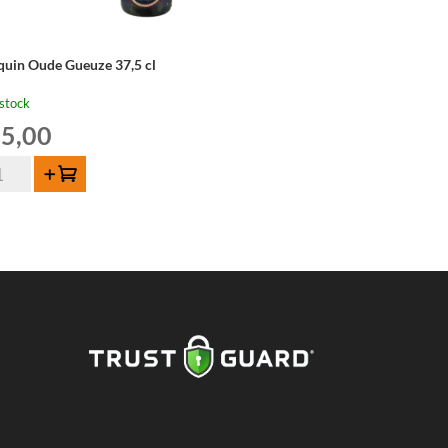
lquin Oude Gueuze 37,5 cl
stock
5,00
ntité
Ajouter au panier
quin
de
euze
,5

━━━━━━━━━━━━━━━━

*PROBLEM*
Each entry above should be printed again word for word, with any picture dropped.

*REPLY TO THE TASK*
lquin Oude Gueuze 37,5 cl
stock
5,00
ntité
Ajouter au panier
quin
de
euze
,5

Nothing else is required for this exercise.